The label can be of two or more classes. The above example has only two classes, but if a classifier needs to predict object, it has dozens of classes (e.g., glass, table, shoes, etc. each object represents a class)

Regression

When the output is a continuous value, the task is a regression. For instance, a financial analyst may need to forecast the value of a stock based on a range of feature like equity, previous stock performances, macroeconomics index. The system will be trained to estimate the price of the stocks with the lowest possible error.

Algorithm Name

Description

Type

Linear regression

Finds a way to correlate each feature to the output to help predict future values.

Regression

Logistic regression

Extension of linear regression that's used for classification tasks. The output variable 3is binary (e.g., only black or white) rather than continuous (e.g., an infinite list of potential colors)

Classification

Decision tree

Highly interpretable classification or regression model that splits data-feature values into branches at decision nodes (e.g., if a feature is a color, each possible color becomes a new branch) until a final decision output is made

Regression Classification

Naive Bayes

The Bayesian method is a classification method that makes use of the Bayesian theorem. The theorem updates the prior knowledge of an event with the independent probability of each feature that can affect the event.

Regression Classification

Support vector machine 

Support Vector Machine, or SVM, is typically used for the classification task. SVM algorithm finds a hyperplane that optimally divided the classes. It is best used with a non-linear solver.

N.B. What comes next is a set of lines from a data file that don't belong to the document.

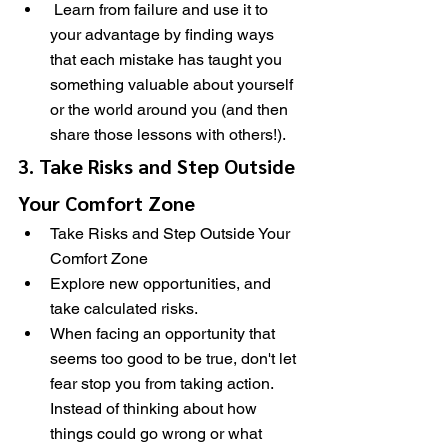
 Learn from failure and use it to 
your advantage by finding ways 
that each mistake has taught you 
something valuable about yourself 
or the world around you (and then 
share those lessons with others!).
3. Take Risks and Step Outside 
Your Comfort Zone
Take Risks and Step Outside Your 
Comfort Zone
Explore new opportunities, and 
take calculated risks.
When facing an opportunity that 
seems too good to be true, don't let 
fear stop you from taking action. 
Instead of thinking about how 
things could go wrong or what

Regression (not very common) Classification

Random forest

The algorithm is built upon a decision tree to improve the accuracy drastically. Random forest generates many times simple decision trees and uses the 'majority vote' method to decide on which label to return. For the classification task, the final prediction will be the one with the most vote; while for the regression task, the average prediction of all the trees is the final prediction.

Regression Classification

AdaBoost

Classification or regression technique that uses a multitude of models to come up with a decision but weighs them based on their accuracy in predicting the outcome

Regression Classification

Gradient-boosting trees

Gradient-boosting trees is a state-of-the-art classification/regression technique. It is focusing on the error committed by the previous trees and tries to correct it.

Regression Classification

Unsupervised learning

In unsupervised learning, an algorithm explores input data without being given an explicit output variable (e.g., explores customer demographic data to identify patterns)

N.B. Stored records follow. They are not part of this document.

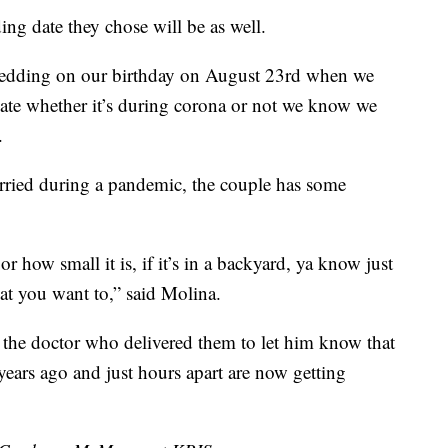
ding date they chose will be as well.
wedding on our birthday on August 23rd when we
s date whether it’s during corona or not we know we
.
rried during a pandemic, the couple has some
 or how small it is, if it’s in a backyard, ya know just
at you want to,” said Molina.
h the doctor who delivered them to let him know that
years ago and just hours apart are now getting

You can use it when you do not know how to classify the data, and you want the algorithm to find patterns and classify the data for you

Algorithm

Description

Type

K-means clustering

Puts data into some groups (k) that each contains data with similar characteristics (as determined by the model, not in advance by humans)

Clustering

Gaussian mixture model

A generalization of k-means clustering that provides more flexibility in the size and shape of groups (clusters

Clustering

Hierarchical clustering

Splits clusters along a hierarchical tree to form a classification system.

Can be used for Cluster loyalty-card customer

Clustering

Recommender system

Help to define the relevant data for making a recommendation.

Clustering

PCA/T-SNE

Mostly used to decrease the dimensionality of the data. The algorithms reduce the number of features to 3 or 4 vectors with the highest variances.